After over eight years of fighting and debate, construction on the Keystone XL pipeline is moving forward as the State Department issued a Presidential permit authorizing TransCanada to get work underway on Friday.
While Secretary of State and former Exxon Mobil CEO Rex Tillerson has recused himself from matters concerning the Keystone XL Pipeline, the State Department under the Trump administration is undoubtedly still putting fossil fuel companies before the environment.
In 2015, the State Department and President Obama blocked the project as they felt it was not in the best interest of the country. Though, Obama’s move was seen purely as a response to public pressure, as over 12,000 miles of other pipelines were built in the US between 2010 and 2015. The pipeline is slated to run approximately 1,179 miles through Canada, Montana, South Dakota, and Nebraska.
TransCanada filed a $15 billion lawsuit in 2016, claiming that President Obama violated NAFTA, but the suit was dropped last month when President Trump asked the company to resubmit their application for the Keystone XL pipeline.
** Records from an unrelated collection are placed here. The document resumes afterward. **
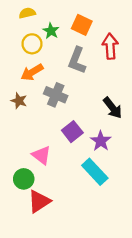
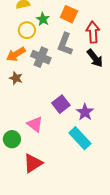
orange arrow: (32, 72) -> (16, 54), moved
gray cross: (56, 95) -> (41, 57), moved
black arrow: (113, 108) -> (95, 58), moved
green circle: (24, 179) -> (12, 139), moved

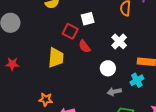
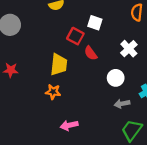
white square: (88, 19) -> (95, 23), turned 32
orange star: (46, 100) -> (53, 92), moved

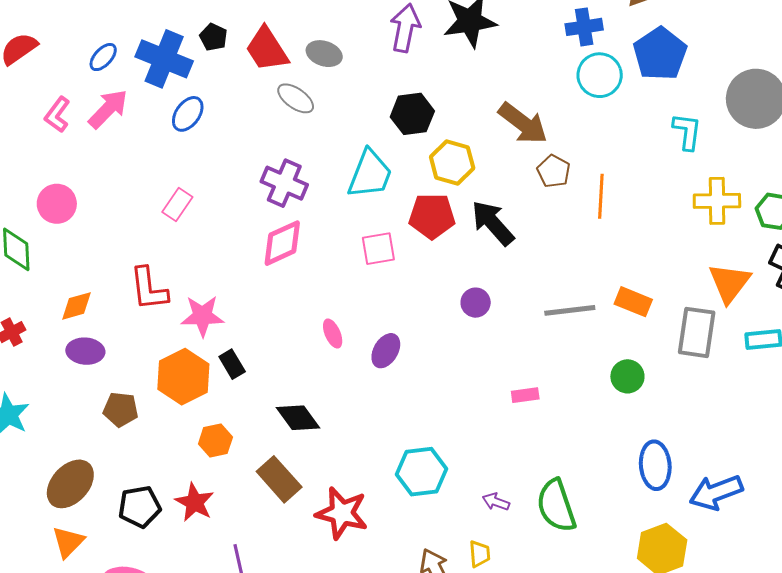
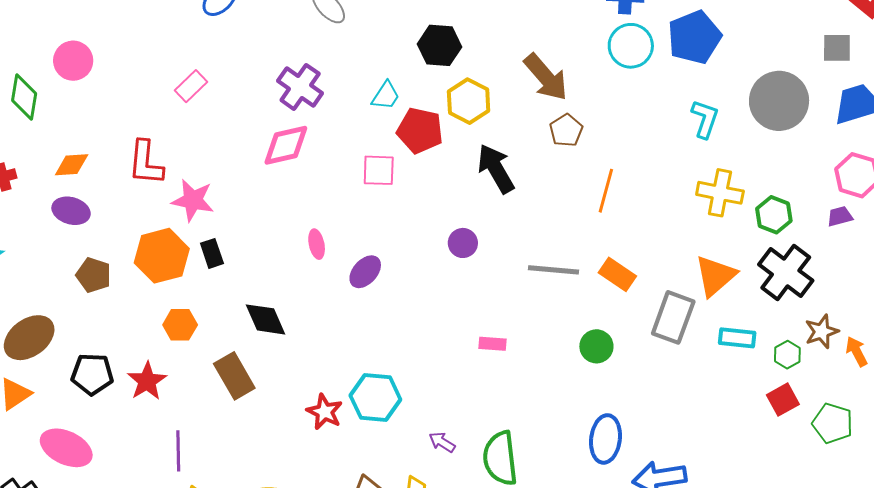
cyan trapezoid: (370, 174) -> (386, 96), size x0.6
orange line: (601, 196) -> (606, 191), moved
red pentagon: (432, 216) -> (420, 130), moved
red star: (342, 513) -> (325, 412), moved, size x0.7

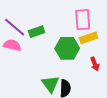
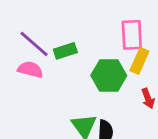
yellow rectangle: (88, 38) -> (139, 61), turned -48

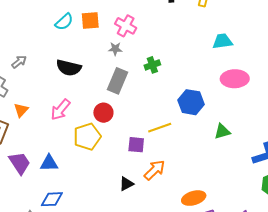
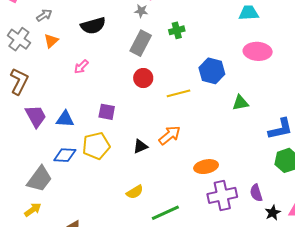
black semicircle: (69, 68) -> (93, 26), turned -35
orange triangle: (21, 110) -> (51, 41), moved
pink arrow: (60, 110) -> (81, 67), size x0.7
red circle: (103, 113) -> (143, 78), moved
yellow pentagon: (87, 137) -> (96, 146), moved
purple square: (136, 145) -> (107, 112), moved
Opponents of the pipeline will switch from the protest tactics employed during the initial debate over the pipeline to legal battles to prevent the Keystone XL from being completed. From environmental suits, to demands for new economic studies and eminent domain lawsuits, the fight is far from over. The activist group Bold Alliance is planning to raise several legal challenges over the pipeline. Their president Jane Kleeb said in a statement,
“President Trump is a bully and a liar. It is no surprise that Trump and TransCanada are partnering on this project, since this foreign pipeline company lies about the source of their steel, and lies about the risk to our water supply. Keystone XL is and always will be all risk and no reward; kind of like President Trump.”
In issuing the permit, it is evident that the White House is ignoring climate change policy at all levels. When discussing the President’s proposed budget last week, Office of Management and Budget director Mick Mulvaney made that point abundantly clear, telling reporters:
“Regarding the question as to climate change, I think the President was fairly straightforward — we’re not spending money on that anymore; we consider that to be a waste of your money to go out and do that. So that is a specific tie to his campaign”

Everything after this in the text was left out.